**Source material**
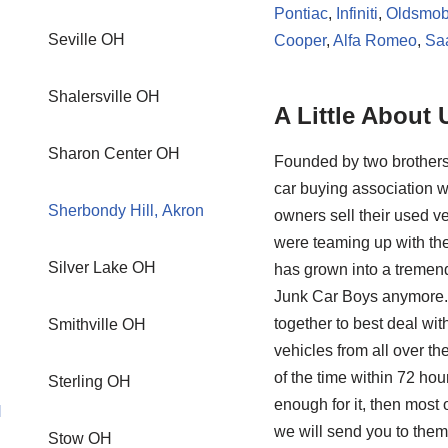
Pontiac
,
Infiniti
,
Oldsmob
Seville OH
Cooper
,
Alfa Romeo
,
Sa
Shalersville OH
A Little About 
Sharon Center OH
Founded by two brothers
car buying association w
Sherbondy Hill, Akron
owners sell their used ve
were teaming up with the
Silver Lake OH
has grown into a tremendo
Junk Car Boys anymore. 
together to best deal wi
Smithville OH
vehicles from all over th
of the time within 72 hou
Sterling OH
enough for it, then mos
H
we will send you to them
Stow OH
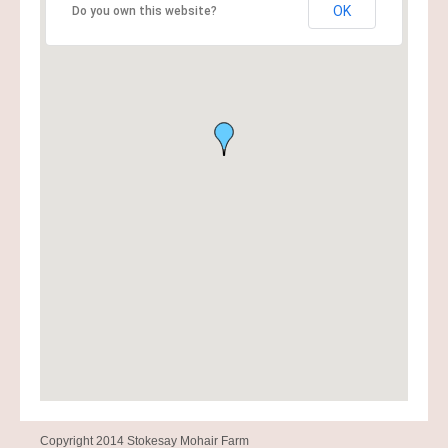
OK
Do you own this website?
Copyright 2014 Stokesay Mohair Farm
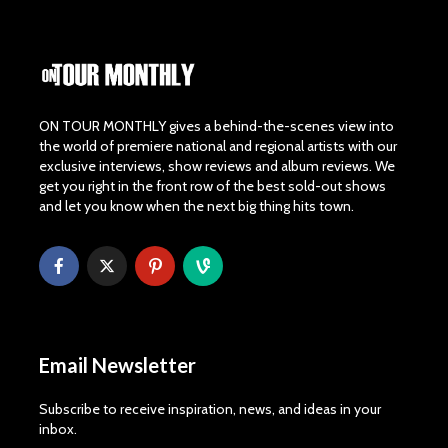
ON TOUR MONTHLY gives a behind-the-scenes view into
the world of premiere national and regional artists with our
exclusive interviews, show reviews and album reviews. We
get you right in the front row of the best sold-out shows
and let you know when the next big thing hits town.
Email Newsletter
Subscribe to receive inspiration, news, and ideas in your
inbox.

---

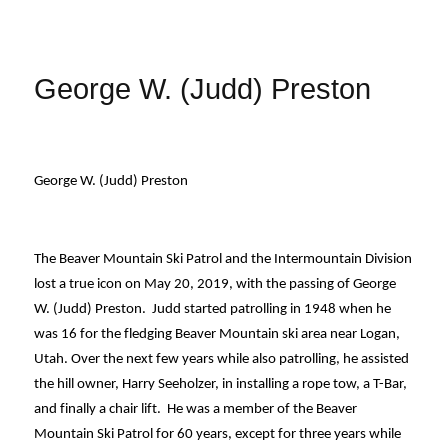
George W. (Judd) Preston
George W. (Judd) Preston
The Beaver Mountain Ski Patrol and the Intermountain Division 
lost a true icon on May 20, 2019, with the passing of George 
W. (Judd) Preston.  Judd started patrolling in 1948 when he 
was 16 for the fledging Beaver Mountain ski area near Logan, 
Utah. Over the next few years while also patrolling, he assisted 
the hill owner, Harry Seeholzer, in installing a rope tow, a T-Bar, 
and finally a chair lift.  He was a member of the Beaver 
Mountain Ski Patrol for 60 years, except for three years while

**Work to complete**
How many lines in the listing contain the word "when"? Answer with the count and nothing else.

**Solved problem**
2